Activity:
Quote every line below exactly and skip any picture.

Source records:
================

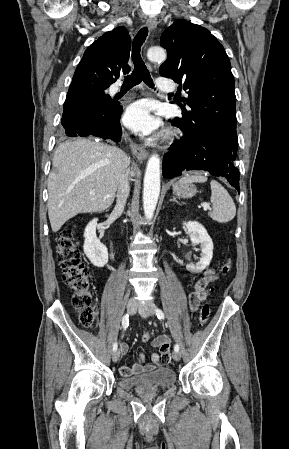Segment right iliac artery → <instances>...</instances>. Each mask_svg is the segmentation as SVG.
<instances>
[{
	"instance_id": "1",
	"label": "right iliac artery",
	"mask_w": 289,
	"mask_h": 449,
	"mask_svg": "<svg viewBox=\"0 0 289 449\" xmlns=\"http://www.w3.org/2000/svg\"><path fill=\"white\" fill-rule=\"evenodd\" d=\"M128 325H129V315H128V314H125V315L123 316V318H122V327H123V329L126 330V328L128 327ZM117 348H118V343L115 342L114 345H113V351H116Z\"/></svg>"
}]
</instances>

================

Result of this task:
Segment right iliac artery → <instances>...</instances>. Each mask_svg is the segmentation as SVG.
<instances>
[{
	"instance_id": "1",
	"label": "right iliac artery",
	"mask_w": 289,
	"mask_h": 449,
	"mask_svg": "<svg viewBox=\"0 0 289 449\" xmlns=\"http://www.w3.org/2000/svg\"><path fill=\"white\" fill-rule=\"evenodd\" d=\"M128 325H129V315H128V314H125V315L123 316V318H122V327H123V329L126 330V328L128 327ZM117 348H118V343L115 342L114 345H113V351H116Z\"/></svg>"
}]
</instances>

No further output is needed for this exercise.